Gabon : Geoffroy Foumboula met en garde contre les excès verbaux des activistes

À Libreville, Geoffroy Foumboula Libeka Makosso, figure majeure de la société civile gabonaise, a tiré la sonnette d’alarme lors d’une conférence de presse remarquée. Le leader associatif s’est insurgé contre la multiplication des attaques verbales ciblant le président Brice Clotaire Oligui Nguema, son épouse ainsi que sa mère. Pour lui, il est urgent de distinguer clairement la liberté d’expression des dérives verbales qui, selon lui, sapent le débat public.

Une ligne rouge à ne pas franchir : l’injure contre les institutions

Geoffroy Foumboula Libeka Makosso rappelle que le militantisme ne saurait se réduire à des propos outrageants. Revenant sur son propre engagement, il souligne avoir toujours privilégié les plaidoyers constructifs et les recours juridiques lorsque nécessaire. « S’opposer à une idée ne donne aucun droit d’attaquer personnellement ceux qui la portent », a-t-il martelé. Il a particulièrement condamné les déclarations attribuées à un activiste connu sous le pseudonyme de « Lanlaire », dont les propos ont visé directement le chef de l’État et sa famille.

Pour Geoffroy Foumboula Libeka Makosso, insulter, diffamer ou outrager ne relève en aucun cas de la liberté d’expression. Ces actes, précise-t-il, constituent des délits passibles de sanctions judiciaires. Il insiste : la critique des gouvernants est légitime, mais elle doit s’exercer dans le respect des lois.

Des liens troubles entre le pouvoir et certains activistes de la diaspora

Le leader civique ne se contente pas de pointer du doigt les auteurs des excès. Il questionne également les relations ambiguës entre l’administration et certains activistes gabonais établis à l’étranger. Selon ses déclarations, des personnalités de la diaspora, connues pour leurs prises de position virulentes, auraient bénéficié d’invitations officielles ou d’apparitions dans des médias publics. Des allégations qui, pour certaines, nécessiteraient des vérifications.

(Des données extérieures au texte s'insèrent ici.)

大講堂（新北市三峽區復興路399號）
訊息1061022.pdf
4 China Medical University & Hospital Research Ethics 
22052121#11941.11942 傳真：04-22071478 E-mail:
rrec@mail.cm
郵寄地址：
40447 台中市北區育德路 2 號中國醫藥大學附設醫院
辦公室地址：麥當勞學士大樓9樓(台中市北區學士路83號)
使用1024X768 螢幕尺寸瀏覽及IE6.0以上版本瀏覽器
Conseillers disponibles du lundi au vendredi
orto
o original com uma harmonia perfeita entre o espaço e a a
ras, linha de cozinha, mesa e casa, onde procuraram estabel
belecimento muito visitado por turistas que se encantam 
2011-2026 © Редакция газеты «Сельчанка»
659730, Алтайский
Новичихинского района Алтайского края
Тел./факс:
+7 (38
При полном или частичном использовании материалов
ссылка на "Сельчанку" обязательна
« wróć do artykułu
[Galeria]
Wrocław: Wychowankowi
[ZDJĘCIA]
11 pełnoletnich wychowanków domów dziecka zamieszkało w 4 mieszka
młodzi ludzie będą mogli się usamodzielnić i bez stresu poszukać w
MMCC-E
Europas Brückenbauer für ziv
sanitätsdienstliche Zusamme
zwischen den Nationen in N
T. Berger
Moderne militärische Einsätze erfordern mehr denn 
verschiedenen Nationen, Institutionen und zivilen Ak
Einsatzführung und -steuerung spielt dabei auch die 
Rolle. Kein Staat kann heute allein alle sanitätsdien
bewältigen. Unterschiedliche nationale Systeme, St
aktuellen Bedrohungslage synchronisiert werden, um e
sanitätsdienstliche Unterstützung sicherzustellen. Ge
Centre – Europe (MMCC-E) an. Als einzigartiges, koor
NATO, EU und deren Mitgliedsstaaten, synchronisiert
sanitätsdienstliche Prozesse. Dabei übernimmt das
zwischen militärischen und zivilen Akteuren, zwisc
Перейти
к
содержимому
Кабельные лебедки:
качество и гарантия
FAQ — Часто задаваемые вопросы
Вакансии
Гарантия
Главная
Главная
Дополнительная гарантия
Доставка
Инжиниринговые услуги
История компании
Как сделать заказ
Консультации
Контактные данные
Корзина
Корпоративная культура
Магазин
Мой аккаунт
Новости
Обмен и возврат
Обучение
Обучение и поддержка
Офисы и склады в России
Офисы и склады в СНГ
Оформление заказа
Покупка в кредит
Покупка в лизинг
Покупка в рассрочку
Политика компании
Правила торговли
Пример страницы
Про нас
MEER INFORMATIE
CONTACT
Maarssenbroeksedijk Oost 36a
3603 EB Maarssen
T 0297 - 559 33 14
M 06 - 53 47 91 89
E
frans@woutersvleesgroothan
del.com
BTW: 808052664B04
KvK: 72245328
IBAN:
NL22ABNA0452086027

Geoffroy Foumboula Libeka Makosso a également évoqué une rumeur selon laquelle un activiste aurait reçu une somme importante en échange de propos hostiles envers le président. Il s’agit pour l’instant d’une affirmation non vérifiée, mais qui soulève des interrogations sur d’éventuelles complicités ou tolérences envers ces comportements.

Clarifier les relations pour éviter l’impunité

Face à cette situation, Geoffroy Foumboula Libeka Makosso exige une réponse ferme des autorités. Il appelle le président et ses collaborateurs à prendre leurs distances avec ces activistes dont les propos insultants ne devraient, selon lui, bénéficier d’aucune complaisance. « La République a une image à préserver », a-t-il souligné, craignant que l’absence de sanctions judiciaires n’entretienne un sentiment d’impunité chez leurs auteurs.

Pour le militant, ne pas engager de poursuites contre ces dérives revient à banaliser l’injure et à encourager une stratégie de visibilité basée sur l’outrance. Il enjoint donc les institutions judiciaires à agir lorsque les conditions légales sont réunies, afin d’éviter que ces comportements ne deviennent une norme dans le paysage politique gabonais.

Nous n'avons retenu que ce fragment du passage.